Dans les milieux syndicaux, le mot fordisme est considéré comme un terme plutôt péjoratif. Les économistes et les politiciens, en revanche, parlent parfois d’une crise du fordisme face aux nouveaux développements du marché. Ce qui est vraiment caché derrière le mot, cependant, est rarement expliqué et est en fait difficile à définir.
Ce que Henry Ford n’a pas inventé
Le terme implique déjà la figure centrale de son origine: Henry Ford (1863-1947), fondateur admiré et controversé d’une entreprise qui est aujourd’hui l’un des plus grands constructeurs automobiles mondiaux. L’invention de la production de masse rationnelle et du travail à la chaîne est souvent associée à son nom. Mais c’est exactement ce qui ne va pas. La production de masse rationnelle grâce à une division du travail élevée remonte à l’ingénieur Frederic Winslow Taylor (1865-1915). La première production à la chaîne de montage, à son tour, a probablement été introduite par le pionnier automobile Ransom E. Olds, le fondateur de la marque Oldsmobile.
Henry Ford, cependant, était l’entrepreneur qui a mis en œuvre systématiquement et avec succès les deux idées en 1913. Cela lui a permis de réduire drastiquement les délais de production et les prix. Cette approche a trouvé de nombreux imitateurs et s’est rapidement imposée comme la norme industrielle. Pourtant, ce serait une erreur de dire que le fordisme consiste uniquement en une production de masse bon marché.
Fordisme: compromis entre société et capital
Henry Ford a été l’un des premiers entrepreneurs à reconnaître que la production de masse nécessite également une consommation de masse. Tel n’était pas le cas dans les conditions sociales de l’époque. Il fallait donc générer une consommation de masse. Henry Ford a donc eu recours à un moyen apparemment paradoxal: il a augmenté les salaires d’une grande partie des salariés et réduit les heures de travail journalières d’une heure. Le coup d’État a réussi. Les employés ont profité de leur temps libre et de leurs salaires plus élevés pour acheter le Ford Model T, le légendaire « Tin Lizzy » , devenu abordable grâce à la production de masse .
Henry Ford a ainsi socialisé la production de masse. Le capital et la communauté sociale, les salaires et les niveaux de prix sont désormais dépendants les uns des autres. Le fordisme originel était donc un compromis entre société et entrepreneuriat. Une partie des bénéfices a ainsi été investie dans de futures opportunités de vente. L’effet humain était davantage un sous-produit de la recherche du profit et était néanmoins indispensable pour cela.

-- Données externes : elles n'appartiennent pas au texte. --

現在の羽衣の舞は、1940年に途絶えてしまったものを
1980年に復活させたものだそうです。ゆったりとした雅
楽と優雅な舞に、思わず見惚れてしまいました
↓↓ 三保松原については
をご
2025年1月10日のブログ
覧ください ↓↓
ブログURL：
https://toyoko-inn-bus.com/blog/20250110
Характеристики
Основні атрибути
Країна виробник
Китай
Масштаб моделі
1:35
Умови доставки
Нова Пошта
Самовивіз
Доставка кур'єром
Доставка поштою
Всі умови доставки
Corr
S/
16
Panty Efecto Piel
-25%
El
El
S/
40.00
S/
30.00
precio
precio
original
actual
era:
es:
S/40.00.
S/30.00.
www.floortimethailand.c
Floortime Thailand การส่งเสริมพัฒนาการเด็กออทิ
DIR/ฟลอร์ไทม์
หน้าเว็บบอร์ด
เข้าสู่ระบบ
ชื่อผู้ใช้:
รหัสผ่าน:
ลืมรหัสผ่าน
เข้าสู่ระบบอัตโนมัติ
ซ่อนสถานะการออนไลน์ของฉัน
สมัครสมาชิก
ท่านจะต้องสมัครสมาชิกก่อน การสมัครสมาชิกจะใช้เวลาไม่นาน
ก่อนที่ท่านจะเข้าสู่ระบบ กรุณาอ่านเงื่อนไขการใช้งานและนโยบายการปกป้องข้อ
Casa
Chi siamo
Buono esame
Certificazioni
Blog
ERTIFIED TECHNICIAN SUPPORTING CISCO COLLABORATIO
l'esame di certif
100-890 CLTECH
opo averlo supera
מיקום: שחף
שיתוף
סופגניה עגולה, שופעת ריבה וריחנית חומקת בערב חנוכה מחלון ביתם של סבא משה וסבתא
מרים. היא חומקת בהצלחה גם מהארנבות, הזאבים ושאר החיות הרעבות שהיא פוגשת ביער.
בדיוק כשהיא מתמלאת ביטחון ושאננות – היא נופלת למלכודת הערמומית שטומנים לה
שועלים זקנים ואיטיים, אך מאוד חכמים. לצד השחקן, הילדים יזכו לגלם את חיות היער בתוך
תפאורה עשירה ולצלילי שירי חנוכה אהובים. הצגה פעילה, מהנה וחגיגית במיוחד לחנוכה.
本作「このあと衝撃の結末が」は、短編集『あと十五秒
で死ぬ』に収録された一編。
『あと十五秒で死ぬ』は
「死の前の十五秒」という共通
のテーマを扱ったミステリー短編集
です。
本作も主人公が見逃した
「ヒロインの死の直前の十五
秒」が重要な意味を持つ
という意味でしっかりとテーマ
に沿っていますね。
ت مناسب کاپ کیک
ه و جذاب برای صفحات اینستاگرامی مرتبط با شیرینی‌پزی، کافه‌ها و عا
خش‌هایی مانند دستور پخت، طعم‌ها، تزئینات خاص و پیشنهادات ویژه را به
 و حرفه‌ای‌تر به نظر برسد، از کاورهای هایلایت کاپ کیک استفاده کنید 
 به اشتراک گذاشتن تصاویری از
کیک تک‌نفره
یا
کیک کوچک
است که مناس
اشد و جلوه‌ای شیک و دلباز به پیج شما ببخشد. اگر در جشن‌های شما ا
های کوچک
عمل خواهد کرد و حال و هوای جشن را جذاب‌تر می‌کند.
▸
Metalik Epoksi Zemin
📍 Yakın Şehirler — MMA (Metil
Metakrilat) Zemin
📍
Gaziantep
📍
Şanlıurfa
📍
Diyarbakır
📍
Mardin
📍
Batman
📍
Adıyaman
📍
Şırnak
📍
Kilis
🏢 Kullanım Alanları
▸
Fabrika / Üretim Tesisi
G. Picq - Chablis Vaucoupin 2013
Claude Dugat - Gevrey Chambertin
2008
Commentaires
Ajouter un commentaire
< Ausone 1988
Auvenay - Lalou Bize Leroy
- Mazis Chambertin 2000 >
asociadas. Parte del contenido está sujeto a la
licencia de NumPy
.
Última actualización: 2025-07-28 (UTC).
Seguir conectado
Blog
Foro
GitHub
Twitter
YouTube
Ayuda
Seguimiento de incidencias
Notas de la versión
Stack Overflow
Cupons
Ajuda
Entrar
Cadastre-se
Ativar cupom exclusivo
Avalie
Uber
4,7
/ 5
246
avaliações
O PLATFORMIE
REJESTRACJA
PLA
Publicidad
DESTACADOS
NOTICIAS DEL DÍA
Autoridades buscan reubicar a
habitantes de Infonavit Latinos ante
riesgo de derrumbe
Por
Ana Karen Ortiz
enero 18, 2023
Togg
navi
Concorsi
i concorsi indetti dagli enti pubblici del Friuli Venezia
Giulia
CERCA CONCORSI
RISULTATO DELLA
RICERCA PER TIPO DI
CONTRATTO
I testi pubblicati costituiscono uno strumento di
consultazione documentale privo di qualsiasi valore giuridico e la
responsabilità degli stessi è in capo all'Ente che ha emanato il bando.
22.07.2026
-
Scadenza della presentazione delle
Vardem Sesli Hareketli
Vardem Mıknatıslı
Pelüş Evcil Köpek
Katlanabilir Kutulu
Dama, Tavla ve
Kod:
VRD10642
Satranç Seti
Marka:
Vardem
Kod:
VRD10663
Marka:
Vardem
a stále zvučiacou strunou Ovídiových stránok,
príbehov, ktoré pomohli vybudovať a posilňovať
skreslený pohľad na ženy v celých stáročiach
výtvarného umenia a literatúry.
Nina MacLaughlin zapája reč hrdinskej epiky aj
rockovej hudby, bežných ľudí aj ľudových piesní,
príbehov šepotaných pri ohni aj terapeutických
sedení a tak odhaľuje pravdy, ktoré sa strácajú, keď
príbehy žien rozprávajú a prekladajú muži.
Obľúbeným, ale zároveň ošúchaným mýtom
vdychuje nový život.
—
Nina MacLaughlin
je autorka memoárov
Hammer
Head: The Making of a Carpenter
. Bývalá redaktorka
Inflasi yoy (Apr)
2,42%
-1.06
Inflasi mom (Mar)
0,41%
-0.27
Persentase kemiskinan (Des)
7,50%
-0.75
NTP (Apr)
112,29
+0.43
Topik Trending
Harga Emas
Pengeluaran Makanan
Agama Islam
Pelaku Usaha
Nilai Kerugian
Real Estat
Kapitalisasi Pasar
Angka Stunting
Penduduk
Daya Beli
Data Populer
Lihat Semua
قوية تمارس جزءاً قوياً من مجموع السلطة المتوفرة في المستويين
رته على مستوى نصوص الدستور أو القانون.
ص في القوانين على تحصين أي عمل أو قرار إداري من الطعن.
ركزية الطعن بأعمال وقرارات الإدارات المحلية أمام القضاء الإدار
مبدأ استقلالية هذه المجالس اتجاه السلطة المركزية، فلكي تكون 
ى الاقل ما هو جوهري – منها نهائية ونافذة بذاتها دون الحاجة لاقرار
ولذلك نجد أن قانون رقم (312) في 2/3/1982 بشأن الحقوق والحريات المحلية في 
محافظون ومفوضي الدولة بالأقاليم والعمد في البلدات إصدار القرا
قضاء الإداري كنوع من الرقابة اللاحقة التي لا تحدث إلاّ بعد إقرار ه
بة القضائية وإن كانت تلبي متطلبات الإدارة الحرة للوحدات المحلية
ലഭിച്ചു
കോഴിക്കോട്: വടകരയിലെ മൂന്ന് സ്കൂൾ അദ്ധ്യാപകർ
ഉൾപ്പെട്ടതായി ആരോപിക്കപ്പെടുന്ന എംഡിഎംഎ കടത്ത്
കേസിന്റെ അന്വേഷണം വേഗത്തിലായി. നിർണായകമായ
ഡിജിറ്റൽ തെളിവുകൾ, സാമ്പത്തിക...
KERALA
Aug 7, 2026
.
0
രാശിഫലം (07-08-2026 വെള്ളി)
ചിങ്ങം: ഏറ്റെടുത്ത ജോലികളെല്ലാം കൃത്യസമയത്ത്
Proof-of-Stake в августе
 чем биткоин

Critique du fordisme d’hier et d’aujourd’hui
Mais même pendant les débuts du fordisme il y a environ un siècle, il y avait beaucoup de critiques à l’égard du modèle, ce dont Henry Ford lui-même n’était pas entièrement innocent. Par exemple, il a fait vérifier que les chaînes de montage n’étaient en fait que travaillées. Il était interdit de fumer, de bavarder ou de s’appuyer contre des machines. Une «police morale» a également veillé à ce que seuls les travailleurs répondant aux normes morales de Ford puissent bénéficier de salaires plus élevés. Même les syndicats avaient initialement peu de chance dans la Ford Motor Company. Le fait qu’Henry Ford laisse des personnes handicapées et des migrants travailler pour lui a également été évalué différemment. Ce que certains considéraient comme l’exploitation d’une main-d’œuvre bon marché, d’autres le considéraient comme un geste social. Le fordisme qui s’est développé dans ces conditions a montré de forts traits patriarcaux. L’entrepreneur seul a décidé des avantages sociaux. L’Etat devait s’occuper du reste.
Quand on parle d’une crise du fordisme aujourd’hui, cependant, cela a des causes complètement différentes de ces causes historiques. Surtout, la mondialisation avec sa recherche de maximisation du profit montre le point faible du concept entrepreneurial fordiste: aujourd’hui, les biens ne sont pas nécessairement vendus dans leur pays d’origine. Les travailleurs y perçoivent des salaires relativement bas pour les produits fabriqués dans les pays à bas salaires. Les clients des pays riches devraient donc payer pour ces produits de haute qualité même s’ils n’ont rien gagné de la production. L’interrelation fordiste entre la consommation de masse et la production de masse est ainsi sapée.